Nigerian athletes protest on the streets of Japan

In the twenty-first century, sports has grown beyond being just a form of entertainment.

It has become a most serious endeavor that earns more for both individuals and states. Even in its ancient form, individuals participate in sports for fame and glory.

From its first appearance as a pan-Hellenic festival from 776 BC to 393 AD to its modern incarnation in 1896 and up to date, the Olympics has become the ultimate celebration of individual feats and the tenacity of the human spirit.

Earning the wreath after participating in the Olympics, as far back as ancient Athens, was the ultimate in competitive sports. However, the event has gone beyond its individual characteristics to encode some significant socioeconomic ramifications, especially for nations hosting the event.

According to Eduardo Paes, a Brazilian politician, “Hosting the Olympic Games, of course, guarantees the world’s attention, but there is more to it than simply bathing in the global spotlight. Most importantly, host cities can use the opportunity to create a positive and lasting legacy, resulting in both tangible and intangible returns to local communities.”

And those nations participating in the Olympics also wield their participation as a form of ideological demonstration; what has come to be known as national soft power.

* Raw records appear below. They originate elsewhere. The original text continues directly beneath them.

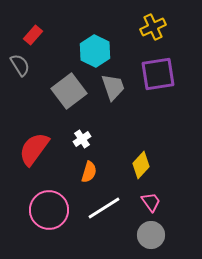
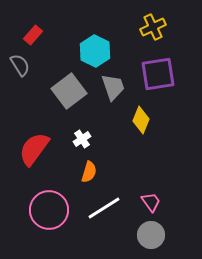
yellow diamond: moved 45 px up; rotated 20 degrees counterclockwise
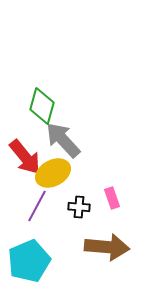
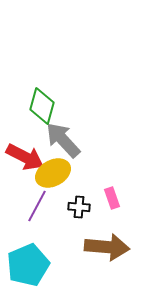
red arrow: rotated 24 degrees counterclockwise
cyan pentagon: moved 1 px left, 4 px down
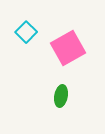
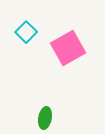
green ellipse: moved 16 px left, 22 px down
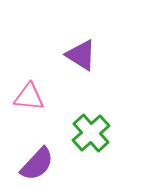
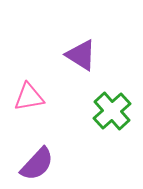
pink triangle: rotated 16 degrees counterclockwise
green cross: moved 21 px right, 22 px up
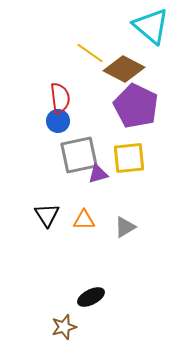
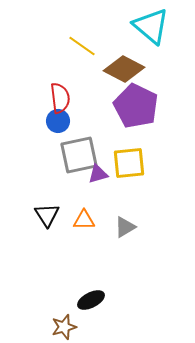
yellow line: moved 8 px left, 7 px up
yellow square: moved 5 px down
black ellipse: moved 3 px down
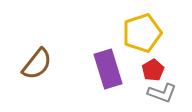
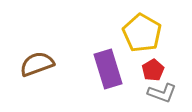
yellow pentagon: rotated 24 degrees counterclockwise
brown semicircle: rotated 148 degrees counterclockwise
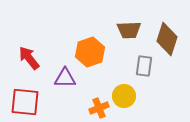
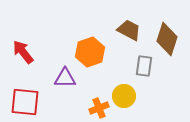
brown trapezoid: rotated 150 degrees counterclockwise
red arrow: moved 6 px left, 6 px up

In Olympic history, most people will never forget Jesse Owens and his exploit at the 1936 Summer Games. Apart from being regarded as one of the greatest and most famous athletes, especially in track and field, his feat in winning four gold medals at the 1936 Olympics is taken to have “single-handedly crush Hitler’s myth of Aryan supremacy.”

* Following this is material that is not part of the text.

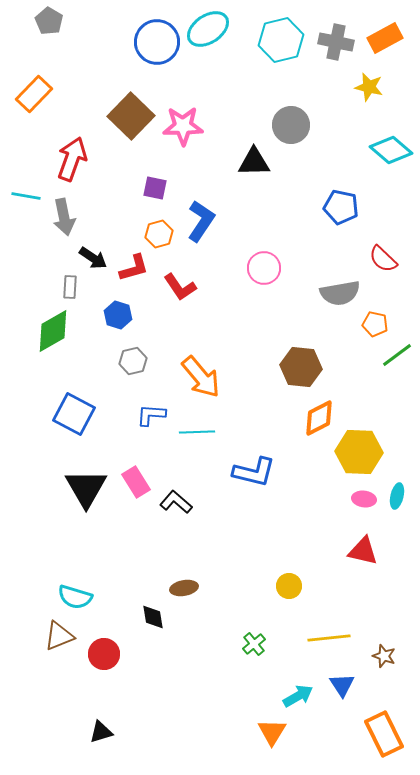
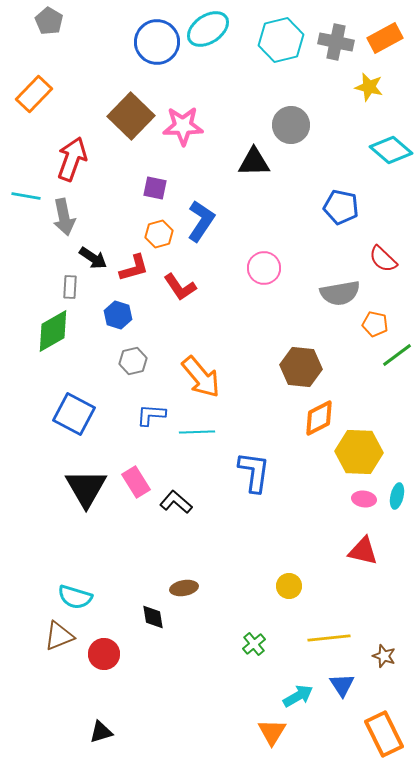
blue L-shape at (254, 472): rotated 96 degrees counterclockwise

Unfortunately for him, however, the United States did not consider that ideological victory worthy of recognition. But then the US benefits immensely from its dominance in some sporting events, a projection of its world superpower status.

The projection of a nation’s soft power is a signifier of that nation’s institutional and governance capacities that is demonstrated globally on a stage like the Olympics, even though it is often more demonstrated and calculated in socioeconomic terms through various indices.

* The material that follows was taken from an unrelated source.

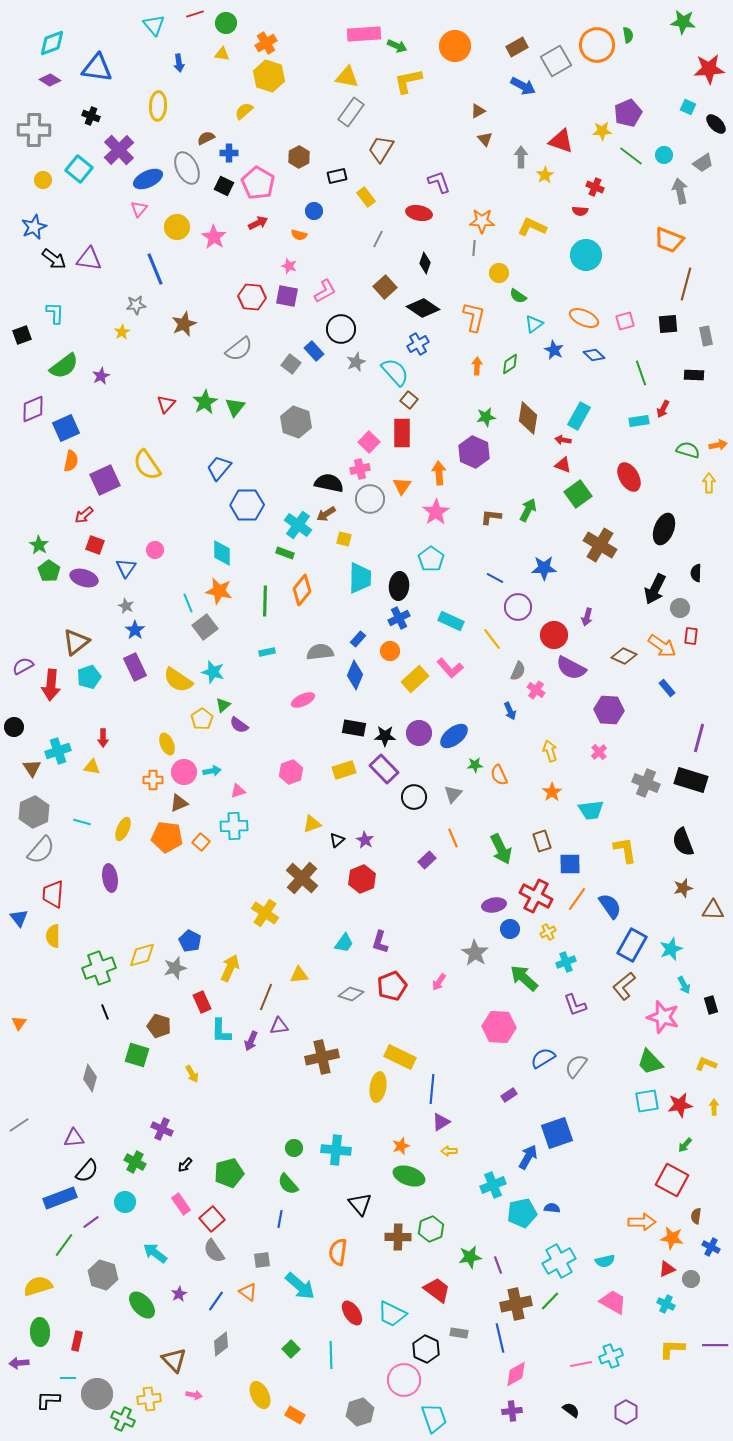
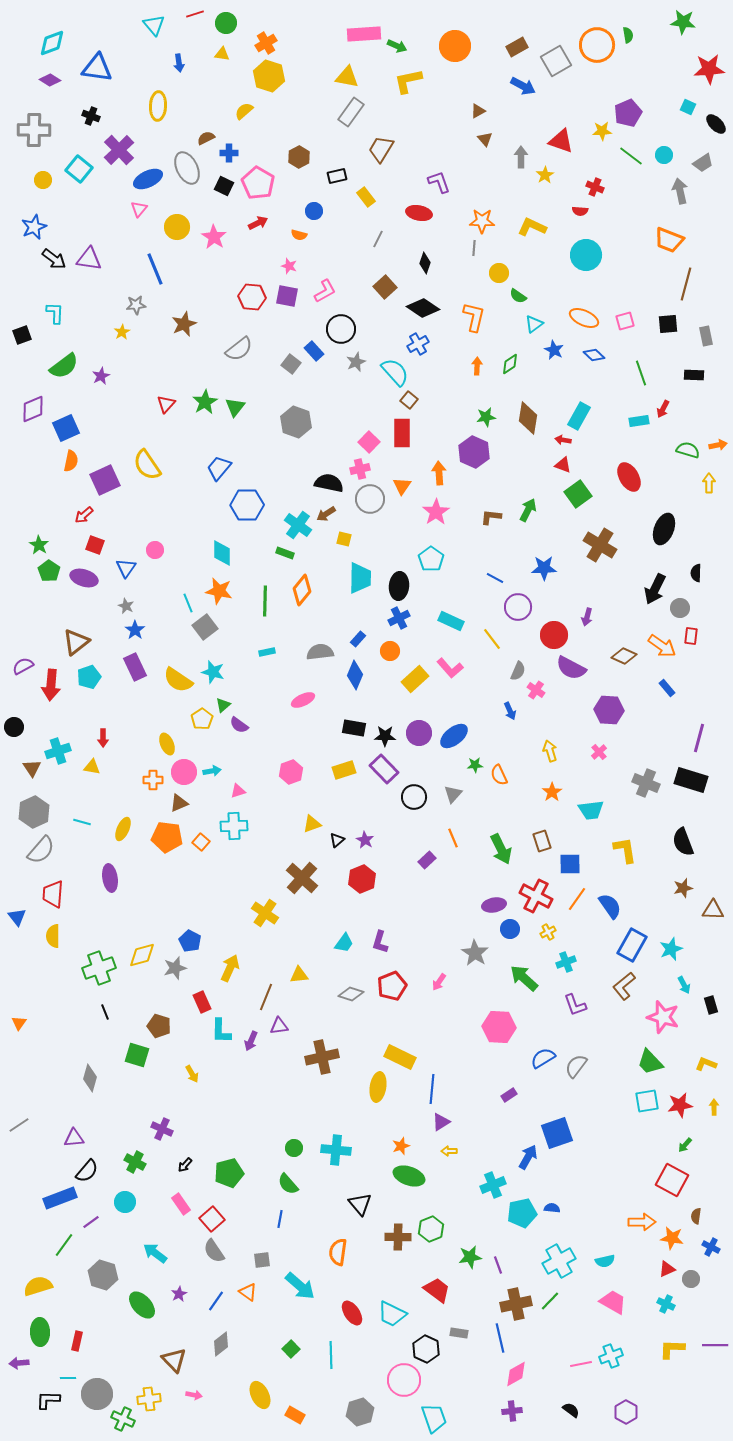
blue triangle at (19, 918): moved 2 px left, 1 px up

It is in this sense that my reformer’s sensibility would latch on to the recent disqualification of ten Nigerian athletes for their failure to meet the minimum testing requirements demanded under Rule 15 of the Anti-Doping Rules. No keen observer of Nigeria’s sporting administration and trajectory of achievements and failures will ever have been surprised by what just happened at the 2020 Olympics.

Sports enthusiasts in Nigeria, who see sport as a form of redemption for Nigeria, usually have their hearts in their mouths anytime Nigeria goes to any regional, international, or global sporting events, from football and boxing to swimming and basketball. And the narrative remains the same: something is always institutionally and administratively wrong from home. I have heard tales of woes by sportsmen and women who complained of nepotism, favoritism, and pure neglect. And it is these neglected sportspersons that we expect to perform wonders in global games. And if they are not available, we need not worry since the foreign-based professionals are always there. Indeed, it is always better to call on the foreign professionals to step in after we have used the home-based ones for the drudgery of training and preparation. It does not matter that some of these foreign professionals left Nigeria in frustration. It also does not matter that better training and grooming can provide home-based coaches as long as the foreign ones are available. Nigeria now celebrates Anthony Joshua, not minding that if he had decided to stay here, he might not have become anything near who he is today.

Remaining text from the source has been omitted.